Di colpo, quando ebbero finito di bere, si alzarono tutt’e tre e dissero che dovevano andare a letto. Che dovevano alzarsi presto per vedere il primo spettacolo di Radio City Music Hall, dissero. Cercai di trattenerle ancora un poco, ma non vollero. Così ci salutammo e tutto quanto. Io dissi che una volta o l’altra sarei andato a trovarle a Seattle, se capitavo da quelle parti, ma ne dubito molto. Che andrò a trovarle, voglio dire.

Con le sigarette e tutto quanto, il conto venne sui tredici dollari. Mi pare che quelle avrebbero dovuto almeno far finta di voler pagare i liquori che avevano bevuto prima che andassi al loro tavolo - io non glieli avrei lasciati pagare, naturalmente, ma loro avrebbero dovuto almeno far finta. Non che me ne importasse molto, però. Erano talmente ignoranti, e portavano quei tristi cappelli ridicoli e via discorrendo. E quella storia di alzarsi presto per vedere il primo spettacolo di Radio City Music Hall mi deprimeva. Se qualcuno, una ragazza con un cappello orrendo, per esempio, si fa tutta la strada fino a New York - da Seattle nello stato di Washington, Dio santo - e va a finire che la mattina si alza presto per vedere il primo maledetto spettacolo di Radio City Music Hall, la cosa mi deprime talmente che non riesco a sopportarlo. Cento bicchierini a tutt’e tre, gli avrei pagato, se soltanto non me l’avessero detto!

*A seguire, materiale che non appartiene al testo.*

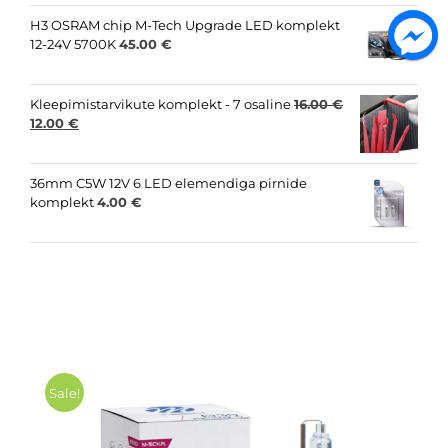
was:
is:
15.00 €.
8.00 €.
H3 OSRAM chip M-Tech Upgrade LED komplekt
12-24V 5700K
45.00
€
Kleepimistarvikute komplekt - 7 osaline
16.00
€
Original
Current
12.00
€
price
price
was:
is:
16.00 €.
12.00 €.
36mm C5W 12V 6 LED elemendiga pirnide
komplekt
4.00
€
Sale!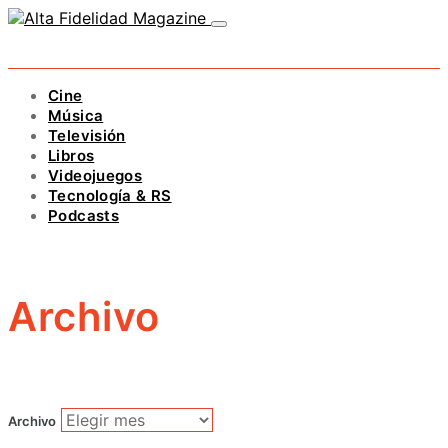
Cine
Música
Televisión
Libros
Videojuegos
Tecnología & RS
Podcasts
Archivo
Archivo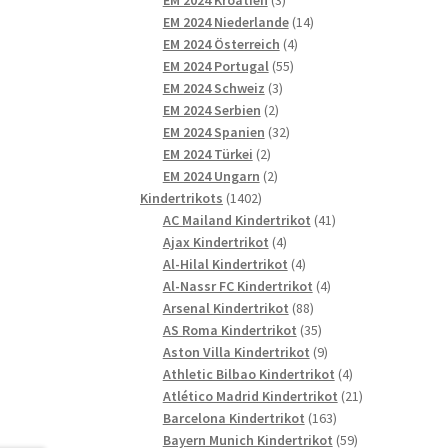
Produkte
14
EM 2024 Niederlande
14
4
Produkte
EM 2024 Österreich
4
55
Produkte
EM 2024 Portugal
55
3
Produkte
EM 2024 Schweiz
3
2
Produkte
EM 2024 Serbien
2
Produkte
32
EM 2024 Spanien
32
2
Produkte
EM 2024 Türkei
2
Produkte
2
EM 2024 Ungarn
2
1402
Produkte
Kindertrikots
1402
Produkte
41
AC Mailand Kindertrikot
41
4
Produkte
Ajax Kindertrikot
4
Produkte
4
Al-Hilal Kindertrikot
4
Produkte
4
Al-Nassr FC Kindertrikot
4
88
Produkte
Arsenal Kindertrikot
88
Produkte
35
AS Roma Kindertrikot
35
Produkte
9
Aston Villa Kindertrikot
9
Produkte
4
Athletic Bilbao Kindertrikot
4
Produkte
21
Atlético Madrid Kindertrikot
21
163
Produkte
Barcelona Kindertrikot
163
Produkte
59
Bayern Munich Kindertrikot
59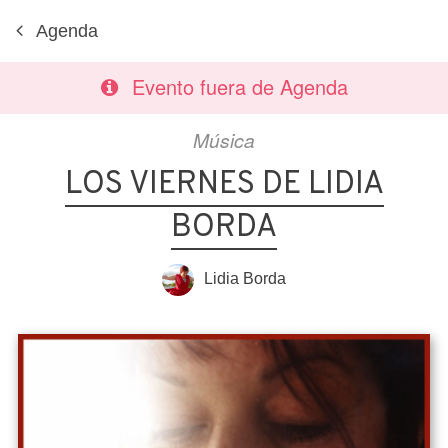
Agenda
Evento fuera de Agenda
Música
LOS VIERNES DE LIDIA
BORDA
Lidia Borda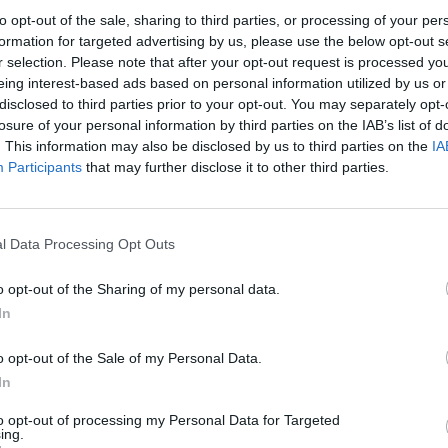
to opt-out of the sale, sharing to third parties, or processing of your per
spíš neodhalí. Důležité
 jsou, říká senátorka Jitka
formation for targeted advertising by us, please use the below opt-out s
r selection. Please note that after your opt-out request is processed y
eing interest-based ads based on personal information utilized by us or
disclosed to third parties prior to your opt-out. You may separately opt-
Seitlová je nejdéle sloužící
losure of your personal information by third parties on the IAB’s list of
orkou. A je také senátorkou,
. This information may also be disclosed by us to third parties on the
IA
 se aktivně a dlouhodobě
Participants
that may further disclose it to other third parties.
e tématu životního prostředí.
hovoru s ní probíráme nejen
řádné publicity, ale i témata,
ale pro společnost závažná.
l Data Processing Opt Outs
o opt-out of the Sharing of my personal data.
Rozhovor s Jiřím
In
ských vodních toků
10
o opt-out of the Sale of my Personal Data.
revitalizací potoků funguje
In
pe? Použít princip
gentního bagristy, říká Jiří
to opt-out of processing my Personal Data for Targeted
cki, specialista vodních toků z
ing.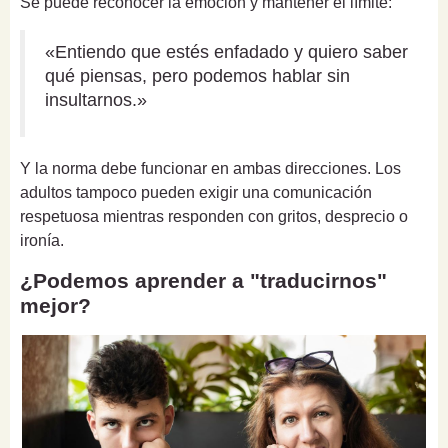
Se puede reconocer la emoción y mantener el límite:
«Entiendo que estés enfadado y quiero saber
qué piensas, pero podemos hablar sin
insultarnos.»
Y la norma debe funcionar en ambas direcciones. Los
adultos tampoco pueden exigir una comunicación
respetuosa mientras responden con gritos, desprecio o
ironía.
¿Podemos aprender a "traducirnos"
mejor?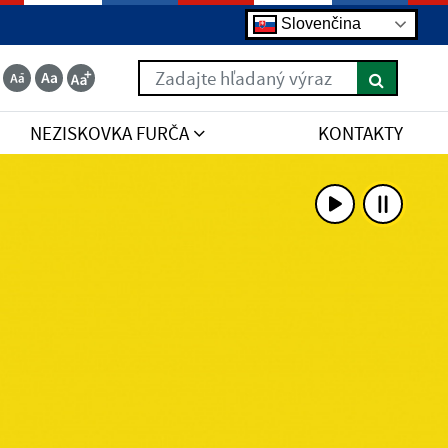
Slovenčina
Zadajte hľadaný výraz
NEZISKOVKA FURČA
KONTAKTY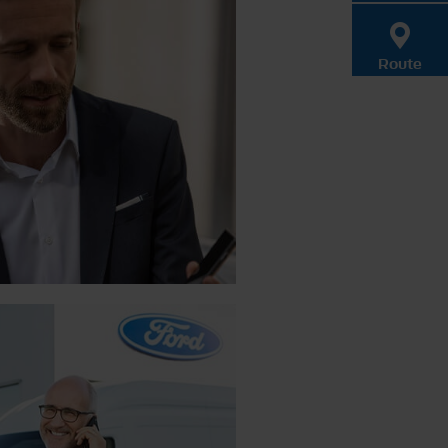
Route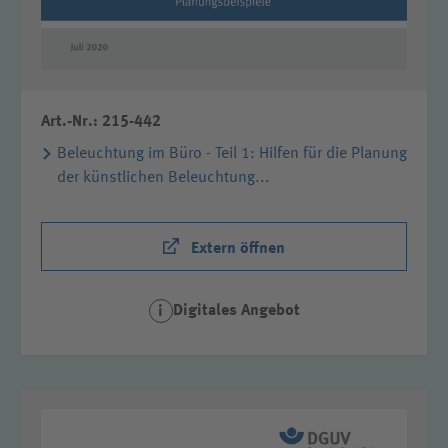
Art.-Nr.: 215-442
Beleuchtung im Büro - Teil 1: Hilfen für die Planung
der künstlichen Beleuchtung...
Extern öffnen
Digitales Angebot
i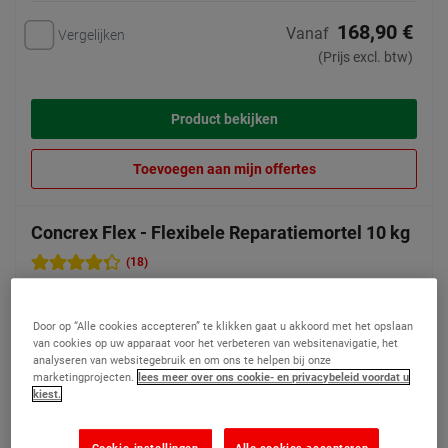
168,90 €
Vanaf
Vergelijken
(Prijs excl. btw)
Product bekijken
Toevoegen aan mijn offertes
Concrex Flex - Flexibele Reparatiemortel 10 kg
(18)
Schok- en
scheurbestendige flexibele
Door op “Alle cookies accepteren” te klikken gaat u akkoord met het opslaan
reparatiemortel
van cookies op uw apparaat voor het verbeteren van websitenavigatie, het
analyseren van websitegebruik en om ons te helpen bij onze
marketingprojecten.
lees meer over ons cookie- en privacybeleid voordat u
kiest.
Cookie-instellingen
Alle cookies accepteren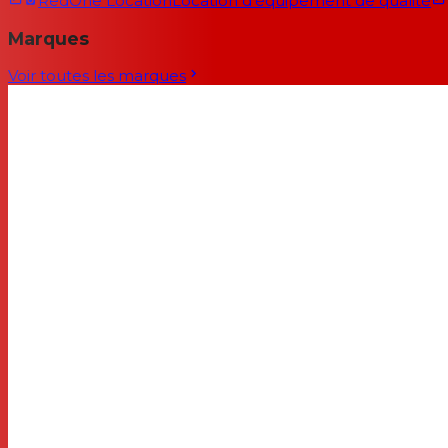
RedOne Location
Location d'équipement de qualité
Marques
Voir toutes les marques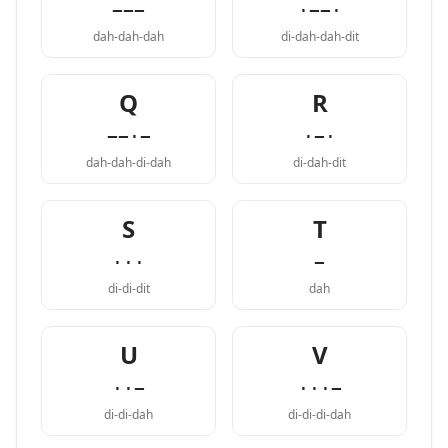
−−−
·−−·
dah-dah-dah
di-dah-dah-dit
Q
R
−−·−
·−·
dah-dah-di-dah
di-dah-dit
S
T
···
−
di-di-dit
dah
U
V
··−
···−
di-di-dah
di-di-di-dah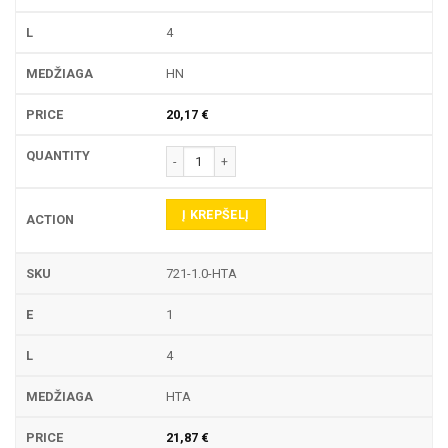
4
HN
20,17
€
produkto kiekis: 721 TEKINIMO PLOKŠTELĖ
Į KREPŠELĮ
721-1.0-HTA
1
4
HTA
21,87
€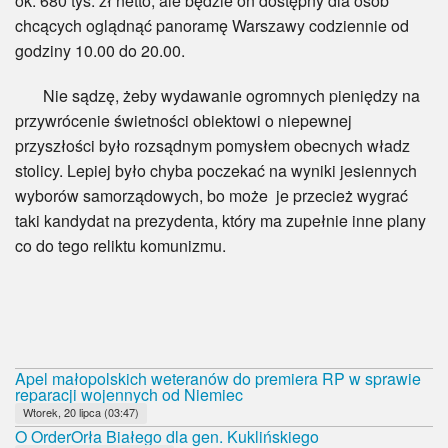
ok. 680 tys. zł netto, ale będzie on dostępny dla osób
chcących oglądnąć panoramę Warszawy codziennie od
godziny 10.00 do 20.00.
Nie sądzę, żeby wydawanie ogromnych pieniędzy na
przywrócenie świetności obiektowi o niepewnej
przyszłości było rozsądnym pomysłem obecnych władz
stolicy. Lepiej było chyba poczekać na wyniki jesiennych
wyborów samorządowych, bo może je przecież wygrać
taki kandydat na prezydenta, który ma zupełnie inne plany
co do tego reliktu komunizmu.
Apel małopolskich weteranów do premiera RP w sprawie
reparacji wojennych od Niemiec
Wtorek, 20 lipca (03:47)
O OrderOrła Białego dla gen. Kuklińskiego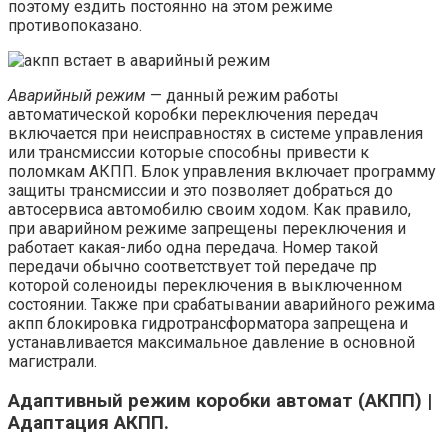
поэтому ездить постоянно на этом режиме
противопоказано.
Аварийный режим
— данный режим работы
автоматической коробки переключения передач
включается при неисправностях в системе управления
или трансмиссии которые способны привести к
поломкам АКПП. Блок управления включает программу
защиты трансмиссии и это позволяет добраться до
автосервиса автомобилю своим ходом. Как правило,
при аварийном режиме запрещены переключения и
работает какая-либо одна передача. Номер такой
передачи обычно соответствует той передаче пр
которой соленоиды переключения в выключенном
состоянии. Также при срабатывании аварийного режима
акпп блокировка гидротрансформатора запрещена и
устанавливается максимальное давление в основной
магистрали.
Адаптивный режим коробки автомат (АКПП) |
Адаптация АКПП.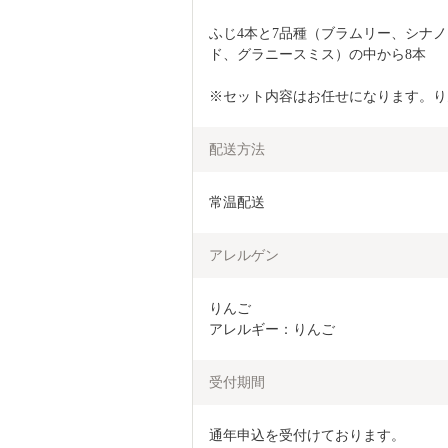
ふじ4本と7品種（ブラムリー、シナ
ド、グラニースミス）の中から8本
※セット内容はお任せになります。り
配送方法
常温配送
アレルゲン
りんご

アレルギー：りんご
受付期間
通年申込を受付けております。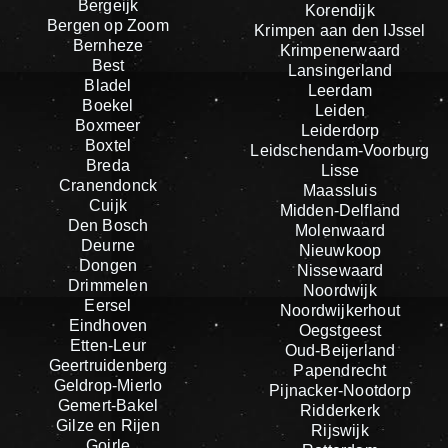
Bergeijk
Korendijk
Bergen op Zoom
Krimpen aan den IJssel
Bernheze
Krimpenerwaard
Best
Lansingerland
Bladel
Leerdam
Boekel
Leiden
Boxmeer
Leiderdorp
Boxtel
Leidschendam-Voorburg
Breda
Lisse
Cranendonck
Maassluis
Cuijk
Midden-Delfland
Den Bosch
Molenwaard
Deurne
Nieuwkoop
Dongen
Nissewaard
Drimmelen
Noordwijk
Eersel
Noordwijkerhout
Eindhoven
Oegstgeest
Etten-Leur
Oud-Beijerland
Geertruidenberg
Papendrecht
Geldrop-Mierlo
Pijnacker-Nootdorp
Gemert-Bakel
Ridderkerk
Gilze en Rijen
Rijswijk
Goirle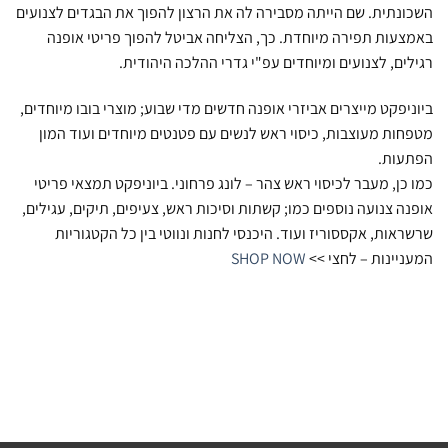
השכונתית. שם הייתה מסבירה לה את הרצון להפוך את הבגדים לצנועים
באמצעות תפירה מיוחדת. כך, הצליחה אביטל להפוך פריטי אופנה
רגילים, לצנועים ומיוחדים עפ"י גדרי ההלכה היהודית.
ביוניפקט מייצרים אביזרי אופנה חדשים מדי שבוע; מוצרי בובו מיוחדים,
מטפחות מעוצבות, כיסוי ראש לנשים עם פטנטים מיוחדים ועוד המון
הפתעות.
כמו כן, מעבר לכיסוי ראש צהר – לונג פרחוני. ביוניפקט תמצאי פריטי
אופנה צנועה נוספים כמו; קשתות וסיכות ראש, צעיפים, תיקים, עגילים,
שרשראות, אקססוריז ועוד. היכנסי לחנות ונווטי בין כל הקטגוריות
המעניינות – לחצי >>
SHOP NOW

Lasciai la Sala Lilla poco dopo di loro. Stavano chiudendo, del resto, e l’orchestrina se n’era andata da un pezzo. Tanto per cominciare, era uno di quei posti che sono tremendi, se non hai qualcuno bravo con cui ballare o se il cameriere ti fa bere coca cola e non roba forte. Non puoi startene seduto a lungo in nessun night club del mondo, se non puoi prendere qualche liquore e sbronzarti. O se non stai con una ragazza che ti lascia proprio senza fiato.